SublimeText3 Chinese version
Chinese version, very easy to use

Zend Studio 13.0.1
Powerful PHP integrated development environment

Dreamweaver CS6
Visual web development tools

SublimeText3 Mac version
God-level code editing software (SublimeText3)

Hot Topics











Python is suitable for data science, web development and automation tasks, while C is suitable for system programming, game development and embedded systems. Python is known for its simplicity and powerful ecosystem, while C is known for its high performance and underlying control capabilities.

You can learn basic programming concepts and skills of Python within 2 hours. 1. Learn variables and data types, 2. Master control flow (conditional statements and loops), 3. Understand the definition and use of functions, 4. Quickly get started with Python programming through simple examples and code snippets.

Python excels in gaming and GUI development. 1) Game development uses Pygame, providing drawing, audio and other functions, which are suitable for creating 2D games. 2) GUI development can choose Tkinter or PyQt. Tkinter is simple and easy to use, PyQt has rich functions and is suitable for professional development.

You can learn the basics of Python within two hours. 1. Learn variables and data types, 2. Master control structures such as if statements and loops, 3. Understand the definition and use of functions. These will help you start writing simple Python programs.

Python is easier to learn and use, while C is more powerful but complex. 1. Python syntax is concise and suitable for beginners. Dynamic typing and automatic memory management make it easy to use, but may cause runtime errors. 2.C provides low-level control and advanced features, suitable for high-performance applications, but has a high learning threshold and requires manual memory and type safety management.

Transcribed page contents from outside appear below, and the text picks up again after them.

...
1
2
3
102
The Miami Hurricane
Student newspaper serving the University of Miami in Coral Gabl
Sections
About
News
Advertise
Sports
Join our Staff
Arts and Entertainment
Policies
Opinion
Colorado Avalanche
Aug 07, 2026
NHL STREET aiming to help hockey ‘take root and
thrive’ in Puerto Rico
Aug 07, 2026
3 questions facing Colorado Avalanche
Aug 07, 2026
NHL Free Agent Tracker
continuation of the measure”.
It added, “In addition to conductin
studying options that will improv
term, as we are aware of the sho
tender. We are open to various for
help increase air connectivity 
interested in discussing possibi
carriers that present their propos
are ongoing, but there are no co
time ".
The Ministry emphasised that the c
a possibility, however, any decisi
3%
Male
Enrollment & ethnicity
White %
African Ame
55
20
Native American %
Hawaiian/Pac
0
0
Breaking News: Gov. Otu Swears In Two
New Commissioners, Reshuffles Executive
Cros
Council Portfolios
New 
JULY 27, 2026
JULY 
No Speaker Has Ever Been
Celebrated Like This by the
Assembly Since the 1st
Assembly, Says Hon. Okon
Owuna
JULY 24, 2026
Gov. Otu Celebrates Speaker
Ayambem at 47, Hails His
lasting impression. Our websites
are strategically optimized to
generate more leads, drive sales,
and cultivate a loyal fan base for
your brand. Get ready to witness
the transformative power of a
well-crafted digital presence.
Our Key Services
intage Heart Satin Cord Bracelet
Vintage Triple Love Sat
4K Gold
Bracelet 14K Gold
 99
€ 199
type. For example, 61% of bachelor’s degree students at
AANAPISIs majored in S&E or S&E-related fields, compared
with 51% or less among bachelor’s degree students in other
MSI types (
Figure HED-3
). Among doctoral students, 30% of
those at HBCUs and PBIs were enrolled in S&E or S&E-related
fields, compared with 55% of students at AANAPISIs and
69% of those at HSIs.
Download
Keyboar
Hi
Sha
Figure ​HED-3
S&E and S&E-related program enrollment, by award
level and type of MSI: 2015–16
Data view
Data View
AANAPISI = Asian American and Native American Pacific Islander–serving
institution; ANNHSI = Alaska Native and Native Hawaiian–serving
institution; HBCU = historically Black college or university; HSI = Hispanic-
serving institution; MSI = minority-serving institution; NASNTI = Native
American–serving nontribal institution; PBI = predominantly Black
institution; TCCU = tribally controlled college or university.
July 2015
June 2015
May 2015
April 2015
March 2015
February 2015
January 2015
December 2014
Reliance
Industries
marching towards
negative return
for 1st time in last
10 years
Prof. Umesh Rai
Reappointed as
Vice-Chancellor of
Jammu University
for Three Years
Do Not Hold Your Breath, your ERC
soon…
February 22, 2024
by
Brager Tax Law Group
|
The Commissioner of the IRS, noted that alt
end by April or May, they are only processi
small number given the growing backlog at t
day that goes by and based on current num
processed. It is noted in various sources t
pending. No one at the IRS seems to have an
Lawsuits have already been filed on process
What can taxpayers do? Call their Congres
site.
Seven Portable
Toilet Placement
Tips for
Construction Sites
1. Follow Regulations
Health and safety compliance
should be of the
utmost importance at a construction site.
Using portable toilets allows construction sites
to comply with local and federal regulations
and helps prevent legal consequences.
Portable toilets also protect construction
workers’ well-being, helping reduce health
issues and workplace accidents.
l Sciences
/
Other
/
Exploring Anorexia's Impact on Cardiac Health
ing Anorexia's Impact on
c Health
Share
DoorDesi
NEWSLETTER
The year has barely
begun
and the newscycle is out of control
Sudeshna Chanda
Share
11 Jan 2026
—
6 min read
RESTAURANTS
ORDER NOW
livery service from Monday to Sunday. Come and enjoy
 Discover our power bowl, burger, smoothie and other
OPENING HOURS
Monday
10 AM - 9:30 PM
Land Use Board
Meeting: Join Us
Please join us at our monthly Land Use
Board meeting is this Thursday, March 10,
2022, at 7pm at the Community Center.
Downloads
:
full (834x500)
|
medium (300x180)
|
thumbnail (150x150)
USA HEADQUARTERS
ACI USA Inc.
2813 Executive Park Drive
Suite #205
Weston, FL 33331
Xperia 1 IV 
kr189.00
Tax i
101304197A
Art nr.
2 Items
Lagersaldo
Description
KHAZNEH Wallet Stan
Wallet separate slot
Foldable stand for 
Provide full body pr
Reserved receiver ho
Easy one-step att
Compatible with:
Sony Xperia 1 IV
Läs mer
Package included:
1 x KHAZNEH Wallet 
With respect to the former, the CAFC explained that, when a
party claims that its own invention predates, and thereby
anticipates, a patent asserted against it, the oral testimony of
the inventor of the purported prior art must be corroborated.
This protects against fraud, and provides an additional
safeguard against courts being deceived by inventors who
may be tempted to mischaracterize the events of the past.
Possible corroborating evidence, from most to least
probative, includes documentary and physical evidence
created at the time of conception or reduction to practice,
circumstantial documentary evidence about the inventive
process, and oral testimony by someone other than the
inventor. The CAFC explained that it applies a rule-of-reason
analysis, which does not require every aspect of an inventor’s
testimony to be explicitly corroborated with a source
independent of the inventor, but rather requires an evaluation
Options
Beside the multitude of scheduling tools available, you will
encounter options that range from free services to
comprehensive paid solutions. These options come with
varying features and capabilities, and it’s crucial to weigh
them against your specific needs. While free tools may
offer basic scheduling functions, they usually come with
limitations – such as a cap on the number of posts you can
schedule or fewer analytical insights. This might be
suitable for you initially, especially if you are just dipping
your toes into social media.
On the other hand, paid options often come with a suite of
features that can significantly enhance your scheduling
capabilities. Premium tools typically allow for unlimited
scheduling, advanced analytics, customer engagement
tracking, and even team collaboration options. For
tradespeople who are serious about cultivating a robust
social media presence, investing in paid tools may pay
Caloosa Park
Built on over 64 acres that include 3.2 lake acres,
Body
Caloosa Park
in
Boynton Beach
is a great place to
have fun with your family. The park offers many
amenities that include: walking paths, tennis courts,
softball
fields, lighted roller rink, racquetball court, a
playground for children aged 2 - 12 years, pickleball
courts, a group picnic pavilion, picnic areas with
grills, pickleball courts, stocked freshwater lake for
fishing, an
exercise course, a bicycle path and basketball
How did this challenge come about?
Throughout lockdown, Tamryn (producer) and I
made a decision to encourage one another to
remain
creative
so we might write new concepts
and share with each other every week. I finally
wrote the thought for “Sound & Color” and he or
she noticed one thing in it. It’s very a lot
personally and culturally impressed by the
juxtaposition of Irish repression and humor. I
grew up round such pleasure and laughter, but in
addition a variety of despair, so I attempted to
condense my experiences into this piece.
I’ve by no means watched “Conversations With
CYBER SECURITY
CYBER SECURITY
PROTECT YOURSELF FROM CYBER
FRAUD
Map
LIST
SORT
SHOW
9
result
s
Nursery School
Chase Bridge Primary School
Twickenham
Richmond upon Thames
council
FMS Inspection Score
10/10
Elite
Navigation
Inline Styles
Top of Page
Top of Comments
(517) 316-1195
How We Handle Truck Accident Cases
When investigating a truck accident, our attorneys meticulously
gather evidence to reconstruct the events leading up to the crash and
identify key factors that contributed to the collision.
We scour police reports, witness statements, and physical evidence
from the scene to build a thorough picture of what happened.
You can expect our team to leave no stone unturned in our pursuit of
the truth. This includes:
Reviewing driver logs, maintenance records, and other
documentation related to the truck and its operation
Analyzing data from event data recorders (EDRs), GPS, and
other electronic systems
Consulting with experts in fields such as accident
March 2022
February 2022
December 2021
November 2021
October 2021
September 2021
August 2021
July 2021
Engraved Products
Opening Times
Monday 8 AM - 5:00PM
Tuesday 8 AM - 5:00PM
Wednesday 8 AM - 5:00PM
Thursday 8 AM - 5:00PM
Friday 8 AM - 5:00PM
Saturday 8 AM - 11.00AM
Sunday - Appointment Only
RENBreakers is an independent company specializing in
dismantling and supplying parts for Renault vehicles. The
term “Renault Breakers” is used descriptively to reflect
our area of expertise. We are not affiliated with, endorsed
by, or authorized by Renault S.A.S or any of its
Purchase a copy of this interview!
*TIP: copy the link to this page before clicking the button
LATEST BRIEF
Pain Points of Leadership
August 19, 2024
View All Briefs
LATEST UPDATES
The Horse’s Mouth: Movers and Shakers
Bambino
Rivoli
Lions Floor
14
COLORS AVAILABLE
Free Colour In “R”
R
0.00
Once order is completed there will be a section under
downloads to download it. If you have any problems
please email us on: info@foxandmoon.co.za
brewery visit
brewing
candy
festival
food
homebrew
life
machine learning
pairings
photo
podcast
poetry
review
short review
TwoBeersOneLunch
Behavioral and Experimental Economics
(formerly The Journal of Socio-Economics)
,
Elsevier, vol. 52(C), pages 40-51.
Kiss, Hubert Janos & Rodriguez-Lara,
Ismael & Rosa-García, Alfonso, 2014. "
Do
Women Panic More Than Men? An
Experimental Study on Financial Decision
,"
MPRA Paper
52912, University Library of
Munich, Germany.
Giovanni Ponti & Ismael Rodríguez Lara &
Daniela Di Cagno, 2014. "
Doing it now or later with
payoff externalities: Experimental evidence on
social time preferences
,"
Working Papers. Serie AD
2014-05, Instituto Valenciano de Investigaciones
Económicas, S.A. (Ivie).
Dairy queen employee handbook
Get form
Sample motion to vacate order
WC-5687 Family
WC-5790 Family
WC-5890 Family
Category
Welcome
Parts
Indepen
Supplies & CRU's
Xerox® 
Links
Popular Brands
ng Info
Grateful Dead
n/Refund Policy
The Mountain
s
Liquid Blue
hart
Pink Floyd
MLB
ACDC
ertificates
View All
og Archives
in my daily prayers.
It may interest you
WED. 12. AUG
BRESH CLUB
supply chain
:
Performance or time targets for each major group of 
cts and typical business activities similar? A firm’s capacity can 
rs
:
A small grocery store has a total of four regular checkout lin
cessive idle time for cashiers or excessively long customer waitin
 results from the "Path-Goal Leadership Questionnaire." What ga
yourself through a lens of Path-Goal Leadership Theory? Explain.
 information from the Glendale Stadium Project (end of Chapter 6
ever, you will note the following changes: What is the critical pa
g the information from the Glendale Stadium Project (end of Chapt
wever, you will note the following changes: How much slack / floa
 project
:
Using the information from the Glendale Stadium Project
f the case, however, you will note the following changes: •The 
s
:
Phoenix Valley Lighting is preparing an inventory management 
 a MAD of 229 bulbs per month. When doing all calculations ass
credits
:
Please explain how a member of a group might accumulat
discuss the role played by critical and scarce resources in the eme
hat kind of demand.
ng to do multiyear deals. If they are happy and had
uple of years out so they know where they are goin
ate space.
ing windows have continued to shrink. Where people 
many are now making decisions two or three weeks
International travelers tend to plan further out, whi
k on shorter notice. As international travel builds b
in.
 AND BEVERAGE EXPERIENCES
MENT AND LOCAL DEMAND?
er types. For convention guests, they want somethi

To maximize the efficiency of learning Python in a limited time, you can use Python's datetime, time, and schedule modules. 1. The datetime module is used to record and plan learning time. 2. The time module helps to set study and rest time. 3. The schedule module automatically arranges weekly learning tasks.

Python is widely used in the fields of web development, data science, machine learning, automation and scripting. 1) In web development, Django and Flask frameworks simplify the development process. 2) In the fields of data science and machine learning, NumPy, Pandas, Scikit-learn and TensorFlow libraries provide strong support. 3) In terms of automation and scripting, Python is suitable for tasks such as automated testing and system management.

Python excels in automation, scripting, and task management. 1) Automation: File backup is realized through standard libraries such as os and shutil. 2) Script writing: Use the psutil library to monitor system resources. 3) Task management: Use the schedule library to schedule tasks. Python's ease of use and rich library support makes it the preferred tool in these areas.